Join Bytes to post your question to a community of 473,320 software developers and data experts.

reading binary file

Hello,

I have a binary file (image file) and am reading 4-bytes at a time. The
File size is 63,480,320 bytes. My assumption is that if I loop through
this file reading 4 bytes at a time, I should loop 15,870,080 times.

The code is:

newprogram.cpp
=============
#include <iostream>
#include <fstream>
using namespace std;

int main ()
{
int counter=0;
char * memblock;
memblock = new char [4];

ifstream file ("179060_mar_05_00_L7.024", ios::in|ios::binary);

file.seekg (1,ios::beg);
while (!file.eof())
{
file.read(memblock, 4);
counter++;
}
cout << "Number of loops: " << counter << "\n";
delete[] memblock;
file.close();

return 0;
}

$g++ newprogram.cpp -o deletelater
$./deletelater
Number of loops: 15870080

(a) Notice the file.seekg (1,ios::beg); statement. Is this correct?
(b) If I were to use file.seekg (0,ios::beg); statement, the number of
loops would end up 15870081. Is file.seekg(0,ios::beg) correct? If so,
could you please help me understand why the loop goes 15870081 times?
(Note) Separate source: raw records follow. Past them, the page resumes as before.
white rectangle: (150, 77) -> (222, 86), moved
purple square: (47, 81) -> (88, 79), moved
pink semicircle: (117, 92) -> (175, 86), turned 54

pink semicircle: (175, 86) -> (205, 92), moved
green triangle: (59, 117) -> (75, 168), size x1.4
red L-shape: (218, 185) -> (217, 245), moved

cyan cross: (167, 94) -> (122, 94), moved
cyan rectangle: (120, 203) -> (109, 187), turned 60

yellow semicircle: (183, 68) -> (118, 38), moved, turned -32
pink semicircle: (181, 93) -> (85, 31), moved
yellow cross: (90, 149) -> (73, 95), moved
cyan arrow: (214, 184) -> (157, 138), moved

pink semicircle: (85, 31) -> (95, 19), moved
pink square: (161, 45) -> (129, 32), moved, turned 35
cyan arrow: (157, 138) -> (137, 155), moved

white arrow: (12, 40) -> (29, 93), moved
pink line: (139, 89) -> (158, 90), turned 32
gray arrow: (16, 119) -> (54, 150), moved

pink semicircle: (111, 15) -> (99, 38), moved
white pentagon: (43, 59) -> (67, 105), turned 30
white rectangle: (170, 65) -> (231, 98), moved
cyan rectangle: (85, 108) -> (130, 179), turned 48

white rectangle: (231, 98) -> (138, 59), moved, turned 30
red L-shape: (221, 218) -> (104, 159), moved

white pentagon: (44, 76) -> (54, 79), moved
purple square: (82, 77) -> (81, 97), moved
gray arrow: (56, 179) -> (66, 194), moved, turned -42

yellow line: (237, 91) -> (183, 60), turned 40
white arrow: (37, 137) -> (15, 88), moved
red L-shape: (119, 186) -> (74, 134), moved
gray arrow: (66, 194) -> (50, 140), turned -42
If I were to use a variable: int tempdata;
and in the loop right after file.read, were to insert: tempdata = (int)
(*memblock), I would get different results with (a)
file.seekg(1,ios::beg) and (b) file.seekg(0,ios::beg). Which one would
be correct?

Your suggestions will be very helpful. Thank you.

Use*n*x

Dec 8 '06 #1
9 9773

Use*n*x wrote:
#include <iostream>
#include <fstream>
using namespace std;

int main ()
{
int counter=0;
char * memblock;
memblock = new char [4];

ifstream file ("179060_mar_05_00_L7.024", ios::in|ios::binary);

file.seekg (1,ios::beg);
while (!file.eof())
{
file.read(memblock, 4);
counter++;
}
cout << "Number of loops: " << counter << "\n";
delete[] memblock;
file.close();

return 0;
}

$g++ newprogram.cpp -o deletelater
$./deletelater
Number of loops: 15870080

(a) Notice the file.seekg (1,ios::beg); statement. Is this correct?
(b) If I were to use file.seekg (0,ios::beg); statement, the number of
loops would end up 15870081. Is file.seekg(0,ios::beg) correct? If so,
could you please help me understand why the loop goes 15870081 times?
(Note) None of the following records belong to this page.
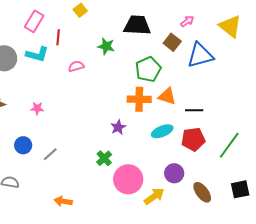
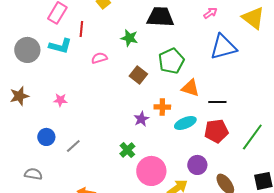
brown square: (172, 42) -> (138, 75), moved
orange cross: (139, 99) -> (162, 107), moved, size x0.7

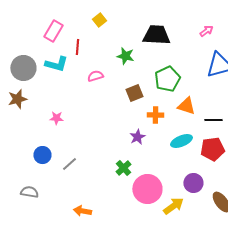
brown square: (138, 75) -> (134, 93), turned 30
brown star: (19, 96) -> (17, 99), moved
orange cross: (162, 107) -> (155, 115), moved

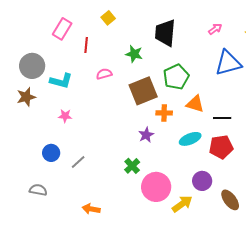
black trapezoid: (156, 35) -> (165, 33), turned -88
cyan L-shape: (56, 64) -> (61, 81), moved
brown square: (134, 93) -> (143, 91), size x1.6

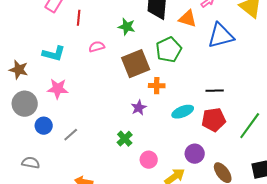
gray circle: (32, 66) -> (25, 104), moved
brown star: (26, 97) -> (19, 70), turned 30
orange triangle: (195, 104) -> (188, 19), moved
pink star: (65, 116) -> (58, 89), size x1.5
pink circle: (156, 187) -> (149, 160), size x0.6

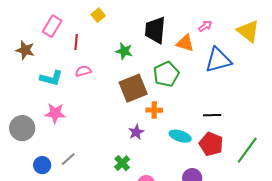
pink semicircle: (97, 47) -> (83, 71), moved
brown star: (19, 70) -> (25, 50), moved
cyan ellipse: (183, 112) -> (180, 136), turned 40
red pentagon: (214, 120) -> (211, 144), turned 30
blue circle: (44, 126) -> (42, 165), moved

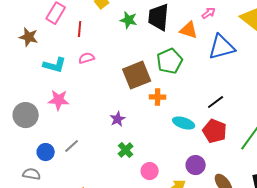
green star: (124, 51) -> (129, 20), moved
black line: (212, 115) -> (216, 102), turned -36
purple star: (136, 132) -> (118, 119), moved

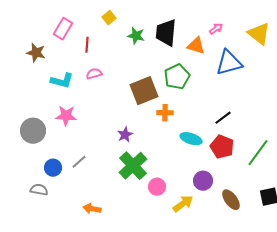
green cross: (126, 150) -> (133, 166), size x1.8

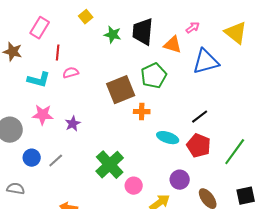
red line: (87, 45) -> (58, 53), moved
purple star: (125, 135) -> (73, 124), moved
blue circle: (53, 168) -> (32, 158), moved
If I were to use a variable: int tempdata;
and in the loop right after file.read, were to insert: tempdata = (int)
(*memblock), I would get different results with (a)
file.seekg(1,ios::beg) and (b) file.seekg(0,ios::beg). Which one would
be correct?
Your loop appears to be written under a common, but false,
misconception.

file.eof() does not return whether or not you are at the end of a file;
it returns whether or not you've attempted to read past the end of the
file. Additionally, an istream does not even know whether it's reached
the end-of-file until it tries to read past the end of the file.

Without a seek, or with a seek to 0, what happens is that you have
15870080 successful reads. After those, file.eof() still returns false;
not because it's not at the end of the file (it is), but because it
hasn't yet tried to read past the end of the file. The very next
(15870081st) read will fail (read zero bytes), and /then/ the eof bit
will be set; but counter will still be incremented.
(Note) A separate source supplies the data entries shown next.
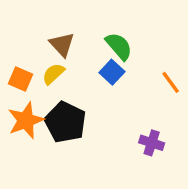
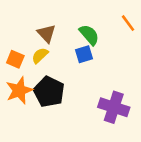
blue square: (112, 72) -> (84, 54), turned 30
orange line: (171, 82) -> (128, 23), moved
purple cross: (152, 143) -> (114, 107), size x1.6

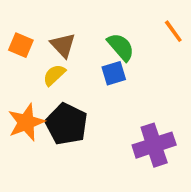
orange square: (15, 59) -> (21, 45), moved
purple cross: (114, 107) -> (154, 145), turned -36

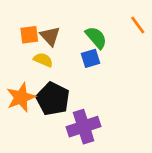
orange square: (21, 45) -> (29, 35), moved, turned -30
yellow semicircle: (54, 75) -> (43, 60), turned 66
purple cross: (154, 145) -> (84, 127), moved

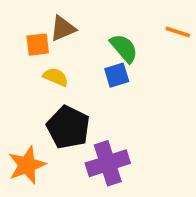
orange line: (138, 25) -> (178, 32), turned -36
brown triangle: (50, 36) -> (63, 28), moved, turned 50
orange star: (21, 97) -> (27, 165), moved

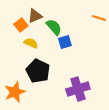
orange square: (38, 45) -> (21, 25), turned -32
green semicircle: (124, 48) -> (54, 27), moved
purple cross: (108, 163) -> (78, 89), moved

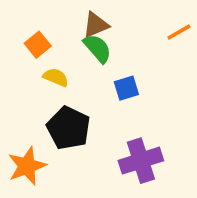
brown triangle: (35, 16) -> (96, 25), moved
orange line: (99, 18) -> (179, 32), turned -48
blue square: (65, 42) -> (126, 88), moved

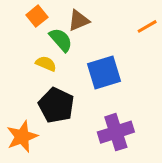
orange square: (38, 45) -> (37, 16), moved
green semicircle: (97, 48) -> (61, 40), moved
blue square: (126, 88) -> (104, 73), size x1.6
The reason why seeking to 1 appears to give the right number of reads,
is that you are skipping the first byte (in position 0). Then follows
15870079 successful reads, followed by the 15870080th read that only
reads the final 3 bytes. It tries to read the fourth byte, and at that
point encounters the end-of-file, so it sets the bit, and the test
condition terminates the loop. But you have missed the first byte, and
the final byte you /think/ you read (at memblock[3]) actually is just a
duplicate from the read just before the last one.

Another problem with your loop is that if there were a read /failure/,
your loop would continue indefinitely, as the eof bit would never get
set, and the read calls would just keep failing undected.

The solution? Make the loop condition simply "while (file)" or "while
(file.good())", and check the return value from file.read() before
assuming that it filled your array completely (or at all). Only
increment the counter if the read was successful (I have no clue how
you might want to handle a partial read, but you should take note of
them if they occur).

Dec 8 '06 #2

Use*n*x wrote:
Hello,

I have a binary file (image file) and am reading 4-bytes at a time. The
File size is 63,480,320 bytes. My assumption is that if I loop through
this file reading 4 bytes at a time, I should loop 15,870,080 times.

The code is:

newprogram.cpp
=============
#include <iostream>
#include <fstream>
using namespace std;

int main ()
{
int counter=0;
char * memblock;
memblock = new char [4];

ifstream file ("179060_mar_05_00_L7.024", ios::in|ios::binary);

file.seekg (1,ios::beg);
while (!file.eof())
{
file.read(memblock, 4);
counter++;
}
cout << "Number of loops: " << counter << "\n";
delete[] memblock;
file.close();

return 0;
}

$g++ newprogram.cpp -o deletelater
$./deletelater
Number of loops: 15870080

(a) Notice the file.seekg (1,ios::beg); statement. Is this correct?
(b) If I were to use file.seekg (0,ios::beg); statement, the number of
loops would end up 15870081. Is file.seekg(0,ios::beg) correct? If so,
could you please help me understand why the loop goes 15870081 times?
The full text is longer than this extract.